This is the mail archive of the libc-alpha@sourceware.org mailing list for the glibc project.

Index Nav:	[Date Index] [Subject Index] [Author Index] [Thread Index]
Message Nav:	[Date Prev] [Date Next]	[Thread Prev] [Thread Next]
Other format:	[Raw text]

Re: [PATCH 09/14] Add a new pthread_mutexattr_setelision_np interface.

From: "Carlos O'Donell" <carlos at redhat dot com>
To: Andi Kleen <andi at firstfloor dot org>
Cc: libc-alpha at sourceware dot org, Andi Kleen <ak at linux dot jf dot intel dot com>, Roland McGrath <roland at hack dot frob dot com>
Date: Tue, 02 Jul 2013 12:41:45 -0400
Subject: Re: [PATCH 09/14] Add a new pthread_mutexattr_setelision_np interface.
References: <1372452807-25216-1-git-send-email-andi at firstfloor dot org> <1372452807-25216-10-git-send-email-andi at firstfloor dot org> <51D09CA6 dot 7060700 at redhat dot com> <20130630215353 dot GL6123 at two dot firstfloor dot org> <51D20715 dot 7080704 at redhat dot com> <20130702005420 dot GU6123 at two dot firstfloor dot org>

On 07/01/2013 08:54 PM, Andi Kleen wrote:
> 
> I first should clarify the use models I see for the per lock elision tuning
> interfaces.
> 
> - Experimentation is one of them

OK.

> - One scenario that may well happen is that some distributions don't
> want to force everyone to use elision (and don't trust the adaptive
> algorithms to be good enough). In this case they likely will not 
> set the configure flag.  But individual applications may want 
> to enable elision, because they have lock scaling problem.
> Now one way would be to use the environment variables (which
> you also chose not to merge), but then the applications would need to
> trust that elision works for every lock.
> With the per lock tuning interface they can instead opt-in
> only for specific locks, they know have scaling problems and they
> explicitely tested.
> I think supporting this model is important (even though I personally
> prefer elision to be enabled by default).
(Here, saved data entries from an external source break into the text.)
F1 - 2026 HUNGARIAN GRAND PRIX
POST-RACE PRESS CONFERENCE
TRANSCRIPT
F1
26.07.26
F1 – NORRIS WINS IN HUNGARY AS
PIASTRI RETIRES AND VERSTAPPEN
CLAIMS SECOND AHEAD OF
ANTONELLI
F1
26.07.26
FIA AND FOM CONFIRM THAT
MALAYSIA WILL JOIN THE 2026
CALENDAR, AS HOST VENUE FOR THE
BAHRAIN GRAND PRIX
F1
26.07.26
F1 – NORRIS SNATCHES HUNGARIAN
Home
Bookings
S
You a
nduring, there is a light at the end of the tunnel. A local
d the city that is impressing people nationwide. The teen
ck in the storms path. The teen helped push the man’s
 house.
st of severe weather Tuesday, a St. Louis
I agree, but I need to talk this out with the community.

Having a top-down approach to controlling elision per lock
is important. I have already stated that I think a perfect API and
implementation that infers elision correctly 100% of the time 
is an unreasonable goal. Somewhere, sometime, downstream
is going to need to disable elision for just one lock, or enable elision
for just one lock. Upstream ignoring the problem just causes more
work for downstream which will need to add an API/ABI and use that
instead.

The interesting thing is that the form of the solution that we're
using downstream looks like this:
* Add private API to glibc.
* Create alternate library libnewapi.so that uses the private API.
* Expose interface to user via libnewapi.so
* Wait for alternate solution in upstream.
* Migrate libnewapi.so users back to glibc.
* Phase out libnewapi.so and private API.
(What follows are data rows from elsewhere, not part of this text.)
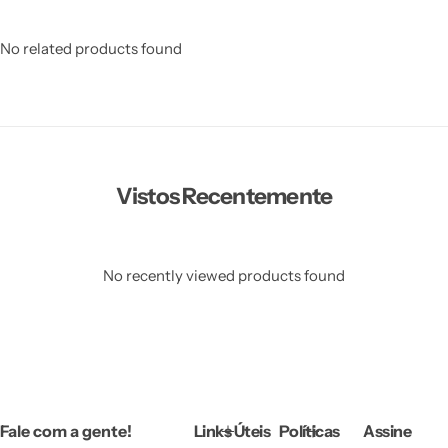
No related products found
Vistos Recentemente
No recently viewed products found
Fale com a gente!
Links Úteis
Políticas
Assine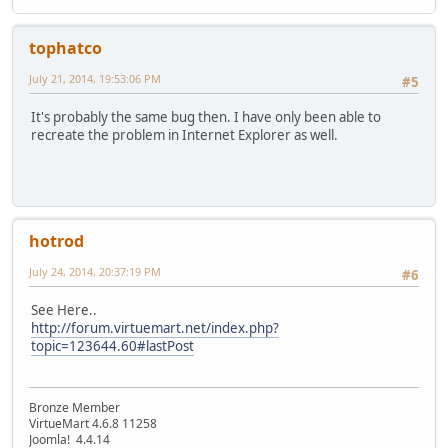
tophatco
July 21, 2014, 19:53:06 PM
#5
It's probably the same bug then. I have only been able to
recreate the problem in Internet Explorer as well.
hotrod
July 24, 2014, 20:37:19 PM
#6
See Here..
http://forum.virtuemart.net/index.php?
topic=123644.60#lastPost
Bronze Member
VirtueMart 4.6.8 11258
Joomla! ‎4.4.14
We could leverage something like this upstream to provide an
experimental libc e.g. libcx.so for use by experimental distros
and to collect feedback from users.

>> Existing glibc functions being poorly designed does not excuse
>> us from trying to do better.
> 
> Ok so you're completely disregarding existing practice.

No, only those interfaces I don't like :-)
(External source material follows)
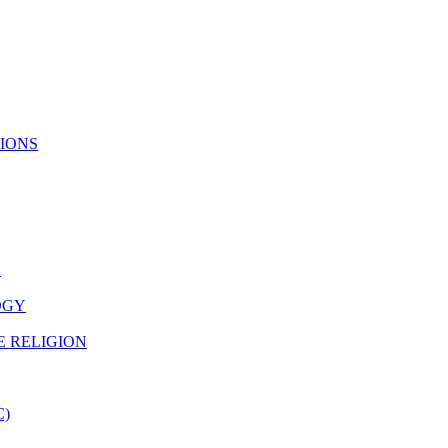
TIONS
N
OGY
E RELIGION
C)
> I don't think mallopt() is poorly designed: it does exactly
> what it needs to do.
> 
> For example tuning the mmap threshold (that is controlling when
> to return memory back to the OS) makes a lot of sense.

It makes sense to you because your an expert. The setting of
the threshold is not trivial to determine. It would again have
been a better interface if the user described their memory allocation
needs or patterns (something they can easily determine) and then
allow the system to infer an optimal behaviour.

Having said that, the same principle applies here, eventually the
inference by the implementation will be wrong and you'll want a
direct way to control the mmap threshold.

>>> Also for experimenting with the algorithms there needs to be some
>>> way to turn it on/off per lock. That is what the interface does.
>>
>> In which case what you're asking for is an API to be added forever
>> to glibc for a potentially temporary problem.
> 
> It may be temporary if distributions chose to enable 
> elision by default (but I suspect even then there will be always some who
> feel the need for per lock tuning)

I think we'd like to be in that position.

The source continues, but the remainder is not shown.